IN THE SUPREME COURT OF FIJI
(WESTERN DIVISION)
AT LAUTOKA
APPELLATE JURISDICTION


Criminal Appeal No. 47 of 1977


BETWEEN


REGINA
Appellant


AND


SHIRI PRASAD s/o Brij Lal
Respondent


Mr. P. Williams, Counsel for the Appellant
Mr. J.R. Reddy & S.D. Sahu Khan, Counsel for the Respondent


JUDGMENT


This is an appeal by the D.P.P. against a fine of $100 or 4 months imprisonment imposed on an accused for defilement of a girl between 13 and 16 years.


The prosecution submit that the sentence is manifestly lenient.


The facts outlined following the accused's plea of guilty show that the offence was committed on 20th January 1976 at which time the accused was 24 years of age and the girl was 13 years and 11 months. It appears that the accused had surreptitiously courted the girl for 18 months prior to the date of offence. The couple had been meeting secretly and exchanging letters without the knowledge of the girl's parents.

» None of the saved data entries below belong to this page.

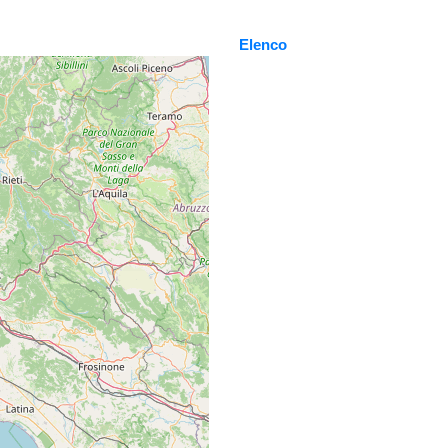
Elenco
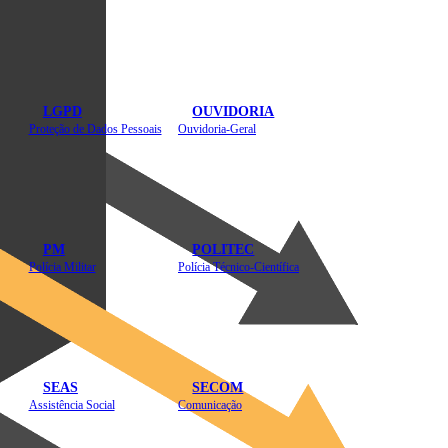
LGPD
OUVIDORIA
Proteção de Dados Pessoais
Ouvidoria-Geral
PM
POLITEC
Polícia Militar
Polícia Técnico-Científica
SEAS
SECOM
Assistência Social
Comunicação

On 20/1/76 at 9.00 p.m. the girl met the accused near his house and offered to stay with him. At the time he was parted from his wife and he took the complainant into his house where she spent the night and he had intercourse with her. He then took her into the country to a Fijian house and lived with her for 5 days until the police located them.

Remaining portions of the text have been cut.